Pocos personajes rompieron tantos moldes como el poeta, cronista y dramaturgo Salvador Novo. Integrante del grupo literario Los Contemporáneos, fue una de las primeras figuras públicas mexicanas en vivir abiertamente su homosexualidad en una época marcada por la intolerancia.
Su obra literaria y su presencia en la vida cultural del país lo convirtieron en un referente para generaciones posteriores de artistas y activistas.
4. Sor Juana Inés de la Cruz: una figura reinterpretada desde la diversidad

La vida de Sor Juana Inés de la Cruz sigue siendo objeto de análisis entre historiadores y especialistas.

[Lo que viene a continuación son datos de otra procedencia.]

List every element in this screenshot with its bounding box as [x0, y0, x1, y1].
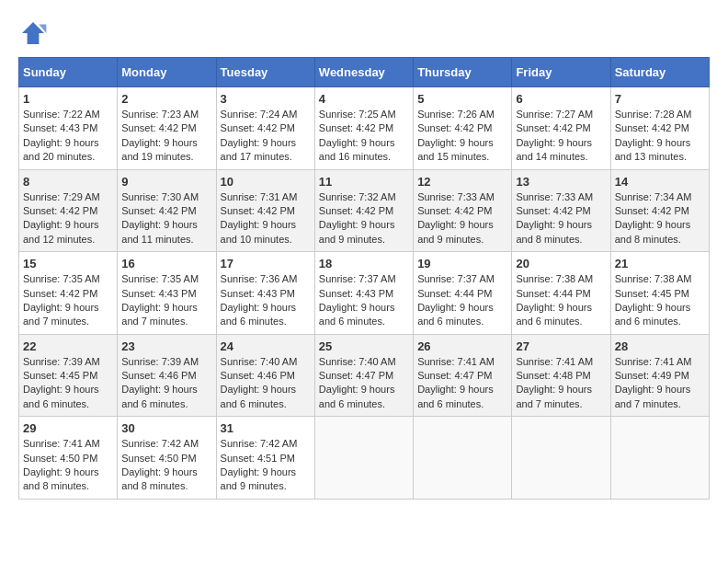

La profunda admiración y los poemas dedicados a la virreina María Luisa Manrique de Lara han llevado a diversos estudiosos a explorar la posibilidad de vínculos afectivos que hoy son leídos desde perspectivas de género y diversidad sexual.
5. Carlos Monsiváis: un aliado fundamental
Aunque Carlos Monsiváis nunca centró su figura pública en su orientación sexual, su trabajo periodístico y ensayístico ayudó a documentar y visibilizar las luchas de los movimientos sociales, incluido el movimiento LGBT.
El escritor defendió durante décadas causas relacionadas con los derechos humanos, la pluralidad y la inclusión, convirtiéndose en una de las voces intelectuales más influyentes del país.
6. Paola Buenrostro: un nombre que impulsó cambios legales

Aunque su historia está ligada a una tragedia, Paola Buenrostro se convirtió en un símbolo de la lucha por los derechos de las personas trans en México. Su asesinato en 2016 generó una ola de indignación que impulsó reformas y debates sobre el reconocimiento de los crímenes de odio y la protección jurídica de la población trans.
A partir de su caso surgieron iniciativas legales y movimientos ciudadanos que continúan exigiendo justicia e igualdad.